Conhecido pela intensa criatividade ao longo de 40 anos de carreira, Prince, que revolucionou a música e a cultura popular a partir dos anos 1980 ao lado de Michael Jackson ou Madonna, vendeu ao longo da sua carreira mais de cem milhões de discos. E tudo indica que continuaremos a ouvir falar dele nos próximos anos a partir da provável edição de originais nunca antes lançados. Todos os que com ele privaram profissionalmente dão como certa a existência de muitas canções gravadas que nunca chegaram a figurar em discos.

Mas quem vai decidir o que fazer com esse legado? É que Prince, que morreu em circunstâncias que continuam por explicar, não tem filhos, nem mulher, nem pais, e guardou com mão de ferro as suas criações. E não se lhe conhecem afirmações concretas sobre o que fazer com esse legado. É por causa disso que existem defensores de que simplesmente não se deve mexer nessas gravações. Por respeito ao músico. É essa a opinião, por exemplo, de Sheila E., que colaborou com ele ao longo dos anos.

Uma coisa é certa. Prince tinha um apetite insaciável por compor e gravava a qualquer hora, independentemente das circunstâncias. Era capaz de voar no seu jacto particular entre continentes, quando estava em digressão na Europa por exemplo, para registar no seu estúdio uma ideia que havia tido nessa noite, para regressar no dia seguinte aos concertos. Numa entrevista de 2014 à Rolling Stone, mas publicada apenas depois da sua morte, não só confirmava um rumor persistente sobre a existência de um cofre no subsolo do seu estúdio em Minneapolis, como ia mais longe e dizia que haveria vários cofres. “Nem sempre dei às editoras as melhores canções. Há canções nos cofres que ninguém conhece”, afirmou então.

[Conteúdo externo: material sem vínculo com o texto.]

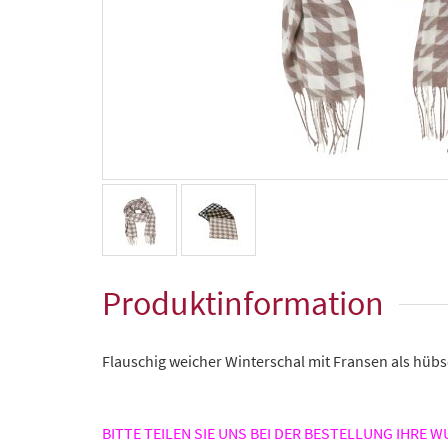
Produktinformation
Flauschig weicher Winterschal mit Fransen als hübs
BITTE TEILEN SIE UNS BEI DER BESTELLUNG IHRE 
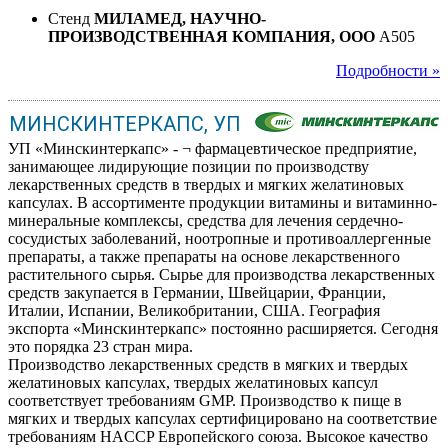
Стенд
МИЛАМЕД, НАУЧНО-
ПРОИЗВОДСТВЕННАЯ КОМПАНИЯ, ООО
A505
Подробности »
МИНСКИНТЕРКАПС, УП
УП «Минскинтеркапс» - ¬ фармацевтическое предприятие,
занимающее лидирующие позиции по производству
лекарственных средств в твердых и мягких желатиновых
капсулах. В ассортименте продукции витамины и витаминно-
минеральные комплексы, средства для лечения сердечно-
сосудистых заболеваний, ноотропные и противоаллергенные
препараты, а также препараты на основе лекарственного
растительного сырья. Сырье для производства лекарственных
средств закупается в Германии, Швейцарии, Франции,
Италии, Испании, Великобритании, США. География
экспорта «Минскинтеркапс» постоянно расширяется. Сегодня
это порядка 23 стран мира.
Производство лекарственных средств в мягких и твердых
желатиновых капсулах, твердых желатиновых капсул
соответствует требованиям GMP. Производство к пище в
мягких и твердых капсулах сертифицировано на соответствие
требованиям HACCP Европейского союза. Высокое качество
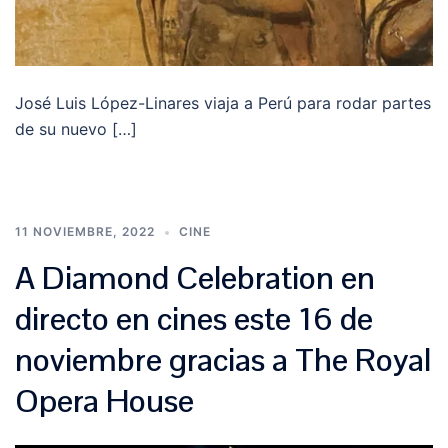
José Luis López-Linares viaja a Perú para rodar partes
de su nuevo […]
11 NOVIEMBRE, 2022
CINE
A Diamond Celebration en
directo en cines este 16 de
noviembre gracias a The Royal
Opera House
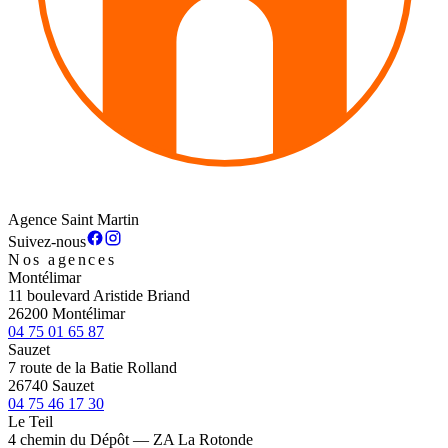
Agence Saint Martin
Suivez-nous
Nos agences
Montélimar
11 boulevard Aristide Briand
26200 Montélimar
04 75 01 65 87
Sauzet
7 route de la Batie Rolland
26740 Sauzet
04 75 46 17 30
Le Teil
4 chemin du Dépôt — ZA La Rotonde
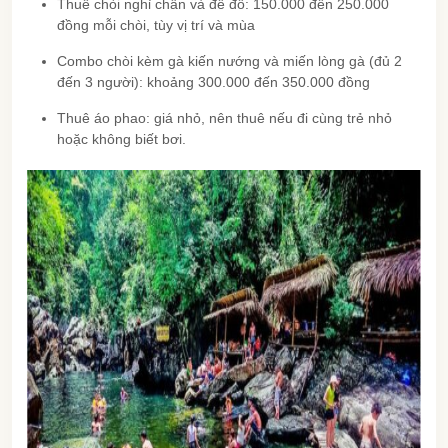
Thuê chòi nghỉ chân và để đồ: 150.000 đến 250.000
đồng mỗi chòi, tùy vị trí và mùa
Combo chòi kèm gà kiến nướng và miến lòng gà (đủ 2
đến 3 người): khoảng 300.000 đến 350.000 đồng
Thuê áo phao: giá nhỏ, nên thuê nếu đi cùng trẻ nhỏ
hoặc không biết bơi.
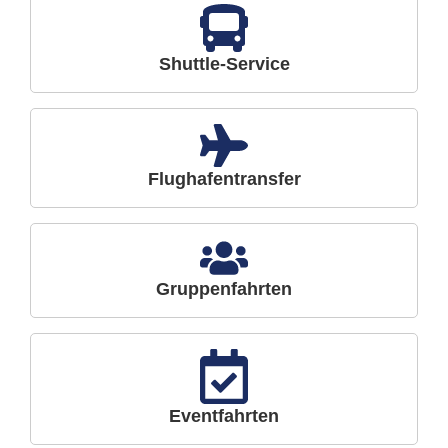
Shuttle-Service
Flughafentransfer
Gruppenfahrten
Eventfahrten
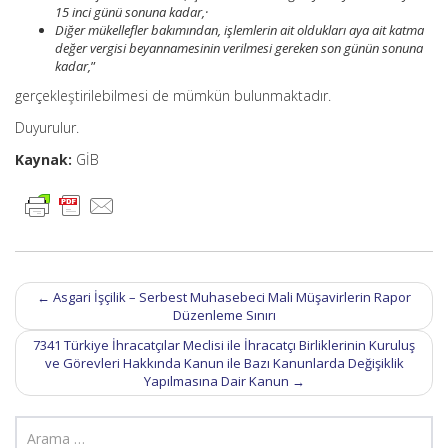
15 inci günü sonuna kadar,·
Diğer mükellefler bakımından, işlemlerin ait oldukları aya ait katma
değer vergisi beyannamesinin verilmesi gereken son günün sonuna
kadar,
”
gerçekleştirilebilmesi de mümkün bulunmaktadır. ​​​​​​​
Duyurulur.
Kaynak:
GİB
Post
←
Asgari İşçilik – Serbest Muhasebeci Mali Müşavirlerin Rapor
navigation
Düzenleme Sınırı
7341 Türkiye İhracatçılar Meclisi ile İhracatçı Birliklerinin Kuruluş
ve Görevleri Hakkında Kanun ile Bazı Kanunlarda Değişiklik
Yapılmasına Dair Kanun
→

Poderá ter sido apenas uma afirmação provocatória – sabe-se como tinha uma relação conflituosa com as editoras –, mas no ano passado a BBC produziu um documentário sobre ele, retransmitido nos últimos dias, em que era referido que terá guardadas gravações de mais de duas mil músicas inéditas. De acordo com o programa, as gravações estarão no tal cofre nos estúdios de Paisley Park. No mesmo documentário, Brent Fischer, um compositor que trabalhou anos com ele, estimava que 70% do material que havia gravado nunca havia sido publicado.

Segundo ele, Prince tinha o hábito de gravar canções, ou pelo menos rascunhos delas, praticamente todos os dias. Recorde-se que, apenas nos últimos 19 meses, Prince lançou quatro álbuns de material inédito.